Die Einfuhr vieler Lebensmittel ist streng verboten: frisches Obst oder Gemüse, Fisch, Fleisch oder Produkte daraus. Und was haben wir unsere Wanderschuhe vor dem Abflug geschrubbt, damit ja kein Hälmchen oder Dreckklümpchen eingeschleppt werden kann. Darf man nämlich auch nicht einführen. Und wie ist es dann abgelaufen? Reisepass zeigen, erklären, wo wir wohnen werden und was wir machen. Easy. Einmal die Füße heben und Schuhsohlen zeigen und schon sind wir in Neuseeland. Yeah!! So einfach war es weder in Südamerika noch in Australien.

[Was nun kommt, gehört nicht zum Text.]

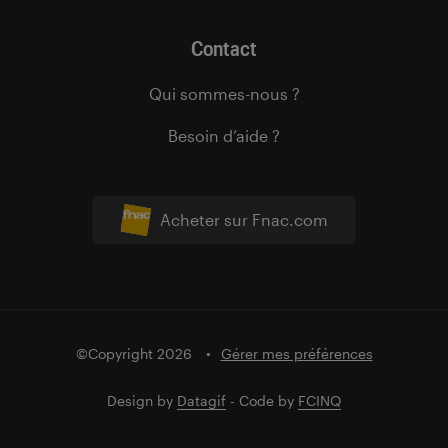
Contact
Qui sommes-nous ?
Besoin d’aide ?
Acheter sur Fnac.com
©Copyright 2026
Gérer mes préférences
Design by
Datagif
- Code by
FCINQ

Am Gate winkt schon Terri, die neuseeländische Freundin von Jorina. Als Jorina ihr erzählte, dass wir nach Neuseeland kommen, hatte sie direkt erklärt, uns vom Flughafen abzuholen. Nach herzlicher Begrüßung fahren wir zu unserem AirBnB-Zimmer. Halt, erst einen Abstecher zum Supermarkt machen, danach zur Unterkunft. Überrascht stellen wir fest, dass wir nur fünf Minuten zu Fuß von Terri wohnen. Nachdem wir unsere Rucksäcke ausgepackt haben, laufen wir noch zum One-Tree Hill, einem Hügel im nahegelegenen Park. Oh, wie süß! Überall Schafe, große und ganz kleine, die ohne Umzäunung über die Wiese springen.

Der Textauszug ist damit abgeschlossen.